Les implications politiques de cette vision de l'amitié sont importantes. Les véritables patriotes, selon cette conception, comprennent que l'amour de la patrie est lié à l'amour de la sagesse, tel que manifesté par l'amitié philosophique. Le patriote philosophique traite ses concitoyens avec respect, en cherchant à les convaincre de poursuivre la vertu et la sagesse, tout en se soumettant à des principes d'auto-questionnement et d'auto-limitation. Cet idéal s'incarne dans la vie et la mort de Socrate, comme cela apparaît dans le dialogue de Platon, le Criton. Socrate, alors emprisonné et condamné à mort, refuse de fuir malgré l'opportunité de le faire, affirmant que son allégeance à la ville d'Athènes prime sur sa vie personnelle. Il explique que la cité doit être respectée comme un parent, une entité à laquelle on doit fidélité, une idée qui peut sembler datée et critiquée par la philosophie politique libérale moderne. Néanmoins, il montre aussi que la relation du philosophe avec la cité doit être philosophique : l'intellectuel doit essayer de convaincre la société par le dialogue, mais en cas d'échec, il doit se soumettre aux lois sans violence. La véritable citoyenneté philosophique se traduit par un patriotisme fondé sur le respect mutuel et la recherche du bien commun, non par la violence ou la révolte.

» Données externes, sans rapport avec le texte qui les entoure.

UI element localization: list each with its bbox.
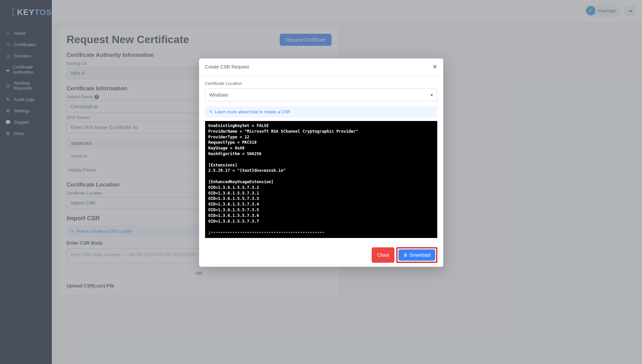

Cette vision de la politique, tout comme celle de l'amitié, rappelle que la véritable liberté ne réside pas dans l'indépendance totale ou l'évasion de la société, mais dans la possibilité de remettre en question, d'examiner et de transformer les structures sociales et politiques pour les amener à incarner des idéaux plus élevés, ceux de la sagesse et de la vertu.